About their own safety, Americans often have an unusual ability to hold two utterly opposed ideas in their heads simultaneously. That can only explain the past decade in which the fear of terror has cost the country hundreds of billions of dollars in wars, surveillance and intelligence programs and homeland security. Ten years after the Sept. 11, 2001, attacks on the US, homeland security spending doubled to US$69 billion. The total bill since the attacks is more than US$649 billion.
One more figure. There have been more than 3,000 terror-related deaths on US soil between 1999 and 2010, including the Sept. 11 attacks, and about 364,000 deaths caused by privately owned firearms. If any European nation had such a record and persisted in addressing only the first figure, while ignoring the second, which is 100 times larger, you can bet your last dollar that the US Department of State would be warning against travel to that country and no American would set foot in it without body armor.
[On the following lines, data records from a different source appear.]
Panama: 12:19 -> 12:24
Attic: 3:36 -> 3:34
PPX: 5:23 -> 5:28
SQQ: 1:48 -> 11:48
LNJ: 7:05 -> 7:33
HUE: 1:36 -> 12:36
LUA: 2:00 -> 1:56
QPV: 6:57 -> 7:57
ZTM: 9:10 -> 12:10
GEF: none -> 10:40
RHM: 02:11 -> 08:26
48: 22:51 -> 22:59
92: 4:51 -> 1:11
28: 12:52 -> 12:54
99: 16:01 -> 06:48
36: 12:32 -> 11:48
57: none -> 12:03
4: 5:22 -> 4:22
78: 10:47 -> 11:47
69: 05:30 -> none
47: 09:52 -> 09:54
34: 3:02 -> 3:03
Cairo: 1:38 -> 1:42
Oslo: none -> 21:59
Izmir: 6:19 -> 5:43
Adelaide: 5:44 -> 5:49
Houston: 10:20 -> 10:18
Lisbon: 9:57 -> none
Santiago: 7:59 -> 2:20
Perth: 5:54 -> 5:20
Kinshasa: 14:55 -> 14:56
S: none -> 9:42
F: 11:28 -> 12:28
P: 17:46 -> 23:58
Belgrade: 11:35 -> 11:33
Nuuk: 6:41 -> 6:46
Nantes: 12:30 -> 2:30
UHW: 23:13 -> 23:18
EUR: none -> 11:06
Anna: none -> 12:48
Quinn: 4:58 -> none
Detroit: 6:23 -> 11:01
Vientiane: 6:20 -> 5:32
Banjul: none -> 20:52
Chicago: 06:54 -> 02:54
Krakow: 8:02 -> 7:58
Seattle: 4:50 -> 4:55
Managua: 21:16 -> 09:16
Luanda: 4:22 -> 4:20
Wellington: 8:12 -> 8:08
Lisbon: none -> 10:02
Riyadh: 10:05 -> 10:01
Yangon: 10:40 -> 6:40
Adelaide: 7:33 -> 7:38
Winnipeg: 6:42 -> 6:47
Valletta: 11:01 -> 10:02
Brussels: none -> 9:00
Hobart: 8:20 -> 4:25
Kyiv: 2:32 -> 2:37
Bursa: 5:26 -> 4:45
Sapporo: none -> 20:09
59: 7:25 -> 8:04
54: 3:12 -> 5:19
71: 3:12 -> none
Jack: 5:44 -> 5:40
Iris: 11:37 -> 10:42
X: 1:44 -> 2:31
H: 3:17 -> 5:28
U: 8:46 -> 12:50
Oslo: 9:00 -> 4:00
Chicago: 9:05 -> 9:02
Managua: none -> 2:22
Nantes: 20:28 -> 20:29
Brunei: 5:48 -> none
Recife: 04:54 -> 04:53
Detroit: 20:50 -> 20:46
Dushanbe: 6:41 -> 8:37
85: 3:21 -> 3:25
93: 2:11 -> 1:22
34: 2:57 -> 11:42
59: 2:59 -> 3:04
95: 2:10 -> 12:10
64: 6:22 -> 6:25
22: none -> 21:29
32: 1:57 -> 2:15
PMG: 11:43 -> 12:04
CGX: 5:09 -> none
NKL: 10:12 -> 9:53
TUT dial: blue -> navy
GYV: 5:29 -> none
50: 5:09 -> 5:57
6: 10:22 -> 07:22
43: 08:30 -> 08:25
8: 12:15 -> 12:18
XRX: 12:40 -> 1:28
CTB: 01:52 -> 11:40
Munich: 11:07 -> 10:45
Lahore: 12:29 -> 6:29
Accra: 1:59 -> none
However, no nation sees itself as outsiders do. Half the country is sane and rational, while the other half simply does not grasp the inconsistencies and historic lunacy of its position, which springs from the Second Amendment right to keep and bear arms and is derived from English common law and England’s 1689 Bill of Rights.
The UK dispensed with these rights long ago, but US gun owners cleave to them with the tenacity that previous generations fought to continue slavery. Astonishingly, owning a gun is mostly seen as a matter of personal safety, like the airbag in the new Ford pick-up or avoiding secondary smoke, despite conclusive evidence that people become less safe as gun ownership rises.
I happened to be in New York for the Sept. 11, 2001, anniversary: It occurs to me now that the city that suffered most dreadfully in the attacks and has the greatest reason for jumpiness is also among the places where you find most sense on the gun issue in the US. New Yorkers understand that fear breeds peril and, regardless of tragedies such as Sandy Hook and the Washington Naval Yard, the NRA, the US gun manufacturers, conservative-inclined politicians and parts of the media will continue to advocate a right, which, at base, is as archaic as a witch trial.